Работать просто невозможно.

Сезонники идут в контору за последней получкой. Довольно, наработались, заработка хватит, чтобы пережить зиму, дома ждут жены, оконца горбатых изб заложены мхом, мороз не пробьется в избу, там тепло. А здесь на Тракторстрое? Эх, товарищи, зимой работать нельзя, в жизни мы такого никогда не видывали.

Но приходит другая бригада. Молодой краснолицый парень говорит от ее имени, потом все вступают в разговор.

- Вчера, товарищи, у нас уволилась половина бригады. А мы знаем, что тракторы нужны. А что получится, если мы продрыхнем всю зиму? Разве будут они готовы? - рассудительно говорит Петька. - Мы, товарищи, домой не хотим. Мы, товарищи, будем работать. А ежели нас стало меньше, то мы... так сказать... собственно говоря... ну, в общем объявляем себя ударниками.

Настала суровая зима.

Тысяча сезонников разбежалась по домам.

Две тысячи новых вступили в социалистическое соревнование.

Суровая зима. Ртуть в термометре словно спряталась и свернулась в клубок; днем она иногда выглядывает посмотреть, как дела, но к сумеркам снова спешит вниз. Двадцать, тридцать градусов мороза.

Но Тракторстрой не свернулся в клубок.

Ударные бригады работают, поднимаясь все выше по растущим конструкциям.

От мороза не смолк металлический лязг, длинные огненные языки автогенной сварки шипят и лижут металл, сирены подъемных кранов завывают, словно споря с диким ветром, молотки стучат, стынут раскаленные заклепки. Потом нехватка заклепок заставляет тракторстроевцев стать новаторами, и они переходят на цельносварные конструкции.

И наконец ты, ошеломленный, бегавший по дну гигантского котла, в который колотят со всех сторон, оглушен тишиной.

- В чем дело?

- Го-то-во!

- Мистер Альберт Кан из Детройта, уже поздно! - восклицает Васька.

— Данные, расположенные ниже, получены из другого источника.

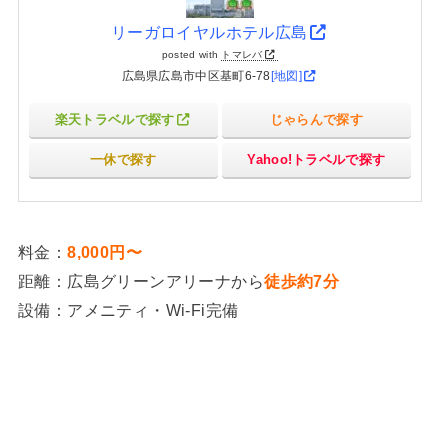
リーガロイヤルホテル広島
posted with
トマレバ
広島県広島市中区基町6-78
[地図]
楽天トラベルで探す
じゃらんで探す
一休で探す
Yahoo!トラベルで探す
料金：
8,000円〜
距離：広島グリーンアリーナから
徒歩約7分
設備：アメニティ・Wi-Fi完備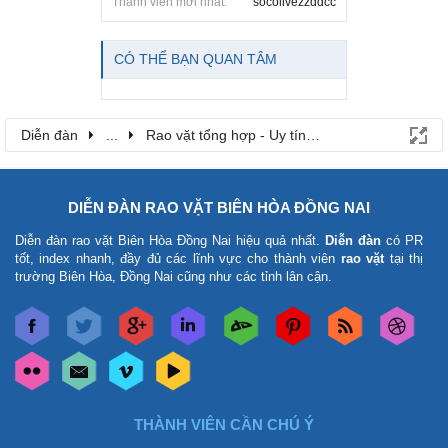
Thành viên mới nhất:
socolivezzddcc
CÓ THỂ BẠN QUAN TÂM
Diễn đàn
...
Rao vặt tổng hợp - Uy tín - Miễn phí
DIỄN ĐÀN RAO VẶT BIÊN HÒA ĐỒNG NAI
Diễn đàn rao vặt Biên Hòa Đồng Nai
hiệu quả nhất.
Diễn đàn
có PR
tốt, index nhanh, đầy đủ các lĩnh vực cho thành viên
rao vặt
tại thị
trường Biên Hòa, Đồng Nai cũng như các tỉnh lân cận.
THÀNH VIÊN CẦN CHÚ Ý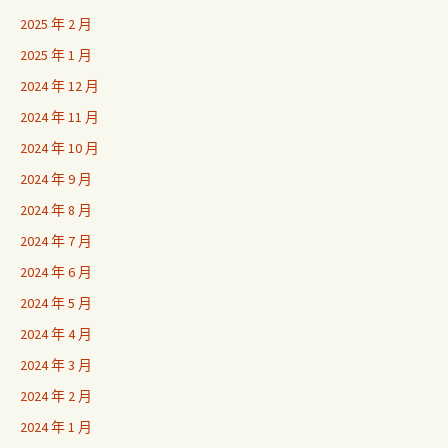
2025 年 2 月
2025 年 1 月
2024 年 12 月
2024 年 11 月
2024 年 10 月
2024 年 9 月
2024 年 8 月
2024 年 7 月
2024 年 6 月
2024 年 5 月
2024 年 4 月
2024 年 3 月
2024 年 2 月
2024 年 1 月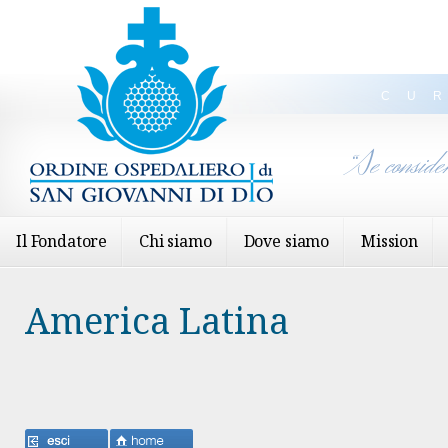
CU
“Se conside
Il Fondatore
Chi siamo
Dove siamo
Mission
America Latina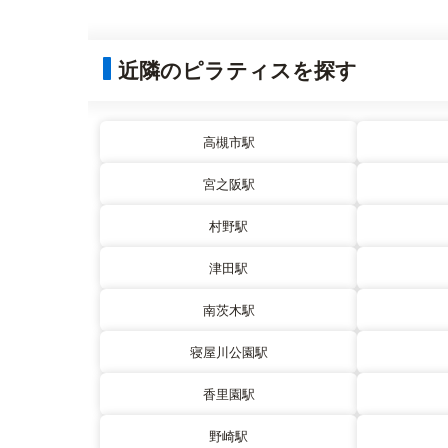
近隣のピラティスを探す
高槻市駅
宮之阪駅
村野駅
津田駅
南茨木駅
寝屋川公園駅
香里園駅
野崎駅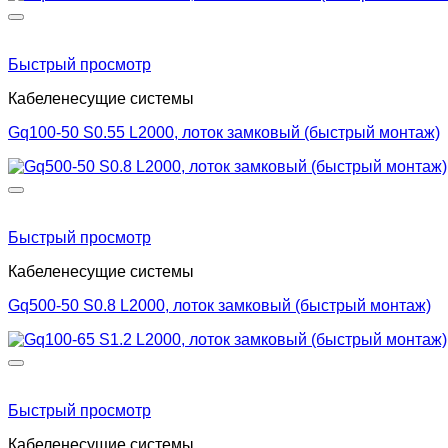
Быстрый просмотр
Кабеленесущие системы
Gq100-50 S0.55 L2000, лоток замковый (быстрый монтаж)
Быстрый просмотр
Кабеленесущие системы
Gq500-50 S0.8 L2000, лоток замковый (быстрый монтаж)
Быстрый просмотр
Кабеленесущие системы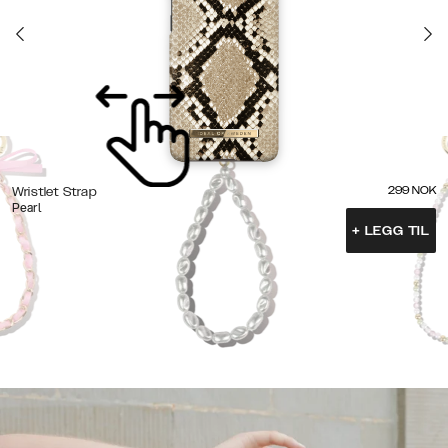
299
NOK
Wristlet Strap
Pearl
+
LEGG TIL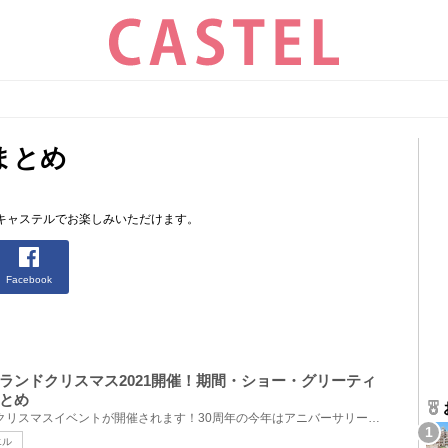
まとめ
キャステルでお楽しみいただけます。
Facebook
ランドクリスマス2021開催！期間・ショー・グリーティ
とめ
ハーモニーランドでは2021年クリスマスイベントが開催されます！30周年の今年はアニバーサリーイヤーに...
エル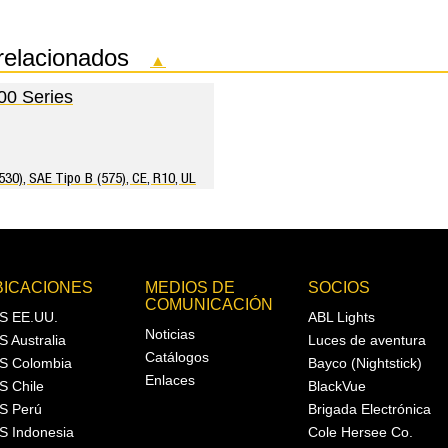
 relacionados
▲
00 Series
530), SAE Tipo B (575), CE, R10, UL
BICACIONES
MEDIOS DE
SOCIOS
COMUNICACIÓN
S EE.UU.
ABL Lights
Noticias
S Australia
Luces de aventura
Catálogos
S Colombia
Bayco (Nightstick)
Enlaces
S Chile
BlackVue
S Perú
Brigada Electrónica
S Indonesia
Cole Hersee Co.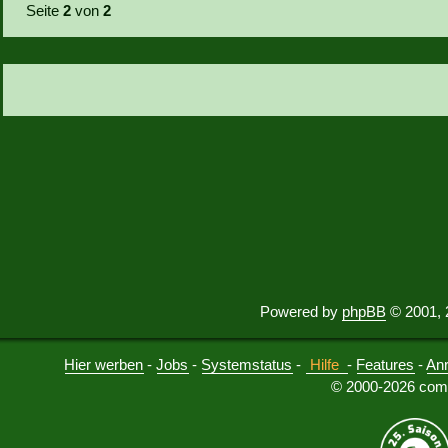
Seite
2
von
2
Powered by
phpBB
© 2001, 
Hier werben
-
Jobs
-
Systemstatus
-
Hilfe
-
Features
-
An
© 2000-2026 comu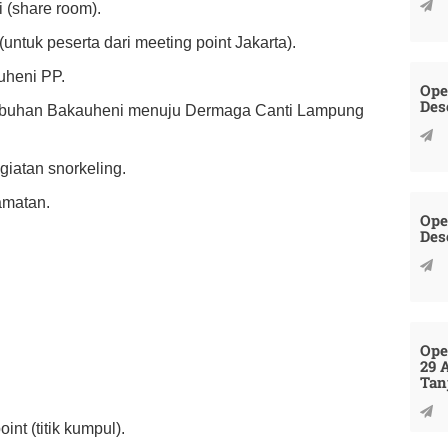
 (share room).
untuk peserta dari meeting point Jakarta).
auheni PP.
Ope
Des
Pelabuhan Bakauheni menuju Dermaga Canti Lampung
giatan snorkeling.
amatan.
Ope
Des
Ope
29 
Tan
nt (titik kumpul).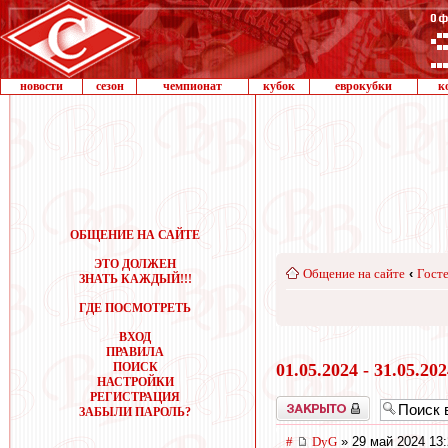
новости
сезон
чемпионат
кубок
еврокубки
к
ОБЩЕНИЕ НА САЙТЕ
ЭТО ДОЛЖЕН
Общение на сайте
‹
Госте
ЗНАТЬ КАЖДЫЙ!!!
ГДЕ ПОСМОТРЕТЬ
ВХОД
ПРАВИЛА
ПОИСК
01.05.2024 - 31.05.20
НАСТРОЙКИ
РЕГИСТРАЦИЯ
Закрыто
ЗАБЫЛИ ПАРОЛЬ?
#
DyG
» 29 май 2024 13:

Вы говорили о России, мистер Кан. Вы сказали, что на такой монтаж им потребуется полтора года.

Вы говорили об Америке и сказали, что "у вас это было бы готово за пять-шесть месяцев".

Но вы не говорили о Советском Союзе и его рабочих, вы ничего не говорили о рабочей инициативе, о новых людях, об ударниках сталинградского Тракторстроя.

Вы были правы вот в чем: да, они трудились в стране, которая была отсталой в техническом отношении, они дивились машинам, на которых вы работали уже десять-двадцать лет, они совершали ошибки, о которых вы уже и думать забыли...

Но вы ошиблись вот в чем: работая на морозе, отказавшись от выходных дней, не слезая с конструкций даже на обед, работая по ночам не хуже, чем днем, они выполнили задание, которое сами поставили себе, - в три месяца.